■ ASSIGNMENT
Return each line of the listing that follows in which the string "Curci" can be found.

■ MATERIALS PROVIDED
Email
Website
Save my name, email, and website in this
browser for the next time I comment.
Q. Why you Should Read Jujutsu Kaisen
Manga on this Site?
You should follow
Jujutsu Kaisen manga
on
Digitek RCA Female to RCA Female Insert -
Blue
--
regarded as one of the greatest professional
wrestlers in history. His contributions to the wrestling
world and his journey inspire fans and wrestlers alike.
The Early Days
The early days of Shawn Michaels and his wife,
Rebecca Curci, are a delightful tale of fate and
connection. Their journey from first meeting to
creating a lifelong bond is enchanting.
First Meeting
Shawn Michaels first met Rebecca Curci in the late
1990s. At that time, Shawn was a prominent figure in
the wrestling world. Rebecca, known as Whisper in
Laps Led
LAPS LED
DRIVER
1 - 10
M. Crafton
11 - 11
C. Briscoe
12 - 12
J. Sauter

■ EXPECTED ANSWER
Rebecca Curci, are a delightful tale of fate and
Shawn Michaels first met Rebecca Curci in the late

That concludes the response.